EH 48 C 12


Against Christianity

Prevenciones divinas contra la vana idolatria de las gentes.

Polemical treatises by Isaac Orobio de Castro, late 17th century copy.

Prevenciones / divinas / contra la vana / idolatria / de las gentes / por / El Doctor Ishac Orobio de Castro / Cathedratico de metaphisica y medecina en las universidades / de Alcalá y Sevilla, medico de la camara del Duque de Medina Cely / y de la familla de Borgoña del Rey Phelipe quarto, professor, medico / y consejero del rey de francia, en la insigne universidad de Tolosa.


f. [1r]: Title Part I.

f. [1v] 121v, 122v, 510v: blank.

f. [2r-9v]: Prologue.

f. 1r-121r: Text Part I.

f. 122r: Title Part II: Libro segundo / Prevenciones / a ysrael / en los libros Propheticos / Por el mismo Doctor Ishac Orobio de Castro.

f. 123r-340r: Text Part II.

f. 340v-381v: Respuesta aun escrito que presentó un Predicante frances a el Author contra la observancia de la divina ley de Moseh.

f. 382r-503r: Epistola invectiva contra Prado un philosopho medico que dudava o no crehia la verdad de la divina escritura y pretendio enctubrir su malicia con la afecta conficion de Dios y ley de naturaleza.

f. 503v-510r: Table of contents.

According to Yosef Kaplan, Prevenciones divinas is one of the most incisive Orobio’s writings against Christianity.
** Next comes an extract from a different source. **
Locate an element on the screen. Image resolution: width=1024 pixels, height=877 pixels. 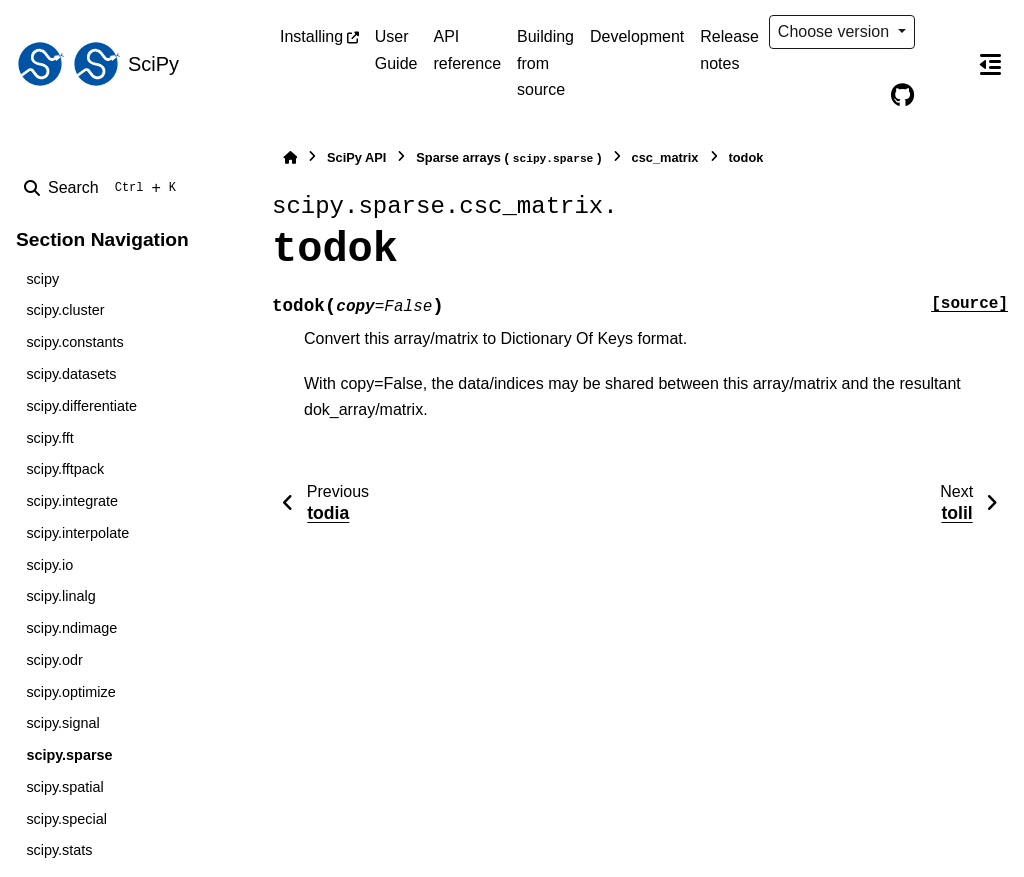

It was written between 1668 and 1675 and circulated widely in manuscript form among Sephardic Jews in Western Europe.

It is divided in two parts. In the first book, Orobio intends to prove that, in the Torah, God already warns the people of Israel on the Christianity and its attacks against the Law of Moses. He also criticises the Christian method of biblical exegesis (especially its attempts to find mystical meanings instead of choosing more obvious significations) and the accuracy of the Gospels as a historic source.

The second book is mostly a refutation against the Christian interpretations on the Old Testament prophecies about the coming of the Messiah, especially on Daniel 9 (20-7) and Isaiah 53.

Baron D’Holbach’s Israel vengé ou Exposition naturelle des Prophéties hébraïques que les Chrétiens appliquent à Jesus, leur prétendu Messie par Isaac Orobio (London, 1770) is the first printed edition of Orobio’s polemical writings, freely translated into French, and including abstracts from the Prevenciones divinas, under the title “Dissertation sur le Messie”.

Other copies of the same work in EH 48 B 6, EH 48 B 13, EH 48 C 1, EH 48 C 2 and EH 48 D 6.

In this copy of the Prevenciones divinas the laudatory poems of Daniel Levi de Barrios are missing.

Respuesta a un escrito was written about 1670 against a French preacher, probably a Huguenot, who had given Orobio a polemical writing against the Jewish adherence to the Law of Moses and the observance of its commandements. The controversy between Orobio and that French preacher has two focuses: the original sin and the differences in functions of the Messiah in Judaism and Christianism.

Epistola invectiva contra Prado… is identical with Epistola Invectiva contra la impiedad, de quien duda la verdad infalible de la Sagrada Escritura…. (see EH 48 B 12), Epistola invectiva contra un Philosopho medico que dudava, o no creia la verdad de la divina escriptura… (see EH 48 A 12) and Respuesta a un Filosofo Hebreo, que pide fundamentos de razon para persuadirse, al credito de el Sacro Texto (see EH 48 C 4). Other copy in EH 48 C 3. This text was partly published by I. S. Revah in Spinoza et le Dr. Juan de Prado, Paris, Mouton, 1959, pp. 86-129.

Epistola Invectiva was originally written in 1663. It is a Orobio’s defence of rabbinic and Talmudic authority and of the validity of the Halakah, also using arguments based on philosophical reason, against Juan de Prado’s writings.

Adam Sutcliffe, Judaism and Enlightenment, Cambridge, Cambridge University Press, 2003; Yosef Kaplan, From Christianity to Judaism: the story of Isaac Orobio de Castro, London, Littman Library of Jewish Civilization, 2004.

Belonged to the collection of Ets Haim Library at the end of the 19th century.

Spanish / Paper / 22,8 x 17,8 cm. / [9] + 510 ff. (first and last l. blank) / 19-22 lines to a page / Current Iberian writing / First 2 titles partly in printed capital, other titles written on top of the pages / Catchwords at the end of each folium / Contemporary leather binding.

Fuks 194. Fundação Calouste Gulbenkian.